YOUR GOAL:
Scan the entries and copy each line where the word "Bebê" is present.
[[ RECORDS PROVIDED, beginning ]]
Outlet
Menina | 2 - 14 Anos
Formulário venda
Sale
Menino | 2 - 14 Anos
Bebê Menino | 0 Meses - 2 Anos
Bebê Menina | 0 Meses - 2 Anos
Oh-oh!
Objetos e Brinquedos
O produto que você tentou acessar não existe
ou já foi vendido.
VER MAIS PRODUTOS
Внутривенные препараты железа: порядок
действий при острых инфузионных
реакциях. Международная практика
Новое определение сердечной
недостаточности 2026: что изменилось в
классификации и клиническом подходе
[[ RECORDS PROVIDED, end ]]
[[ RECORDS PROVIDED, beginning ]]
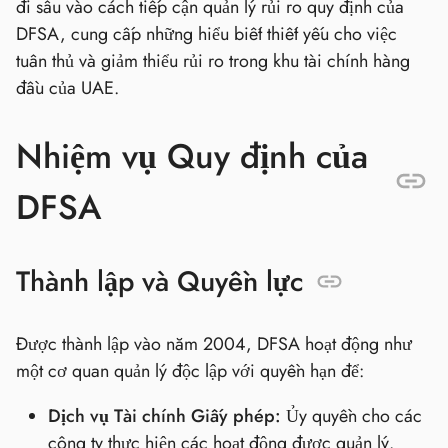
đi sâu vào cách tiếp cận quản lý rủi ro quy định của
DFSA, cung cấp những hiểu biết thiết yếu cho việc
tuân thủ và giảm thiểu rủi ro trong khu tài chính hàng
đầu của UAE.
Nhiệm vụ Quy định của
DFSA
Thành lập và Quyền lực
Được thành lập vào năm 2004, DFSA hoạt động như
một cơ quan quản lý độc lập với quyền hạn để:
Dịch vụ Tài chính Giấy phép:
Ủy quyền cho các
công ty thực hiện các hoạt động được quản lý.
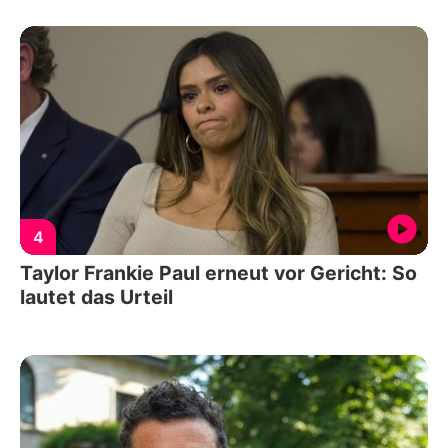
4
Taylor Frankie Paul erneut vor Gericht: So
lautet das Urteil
[[ RECORDS PROVIDED, end ]]
SOLUTION FOR THIS PROBLEM:
Bebê Menino | 0 Meses - 2 Anos
Bebê Menina | 0 Meses - 2 Anos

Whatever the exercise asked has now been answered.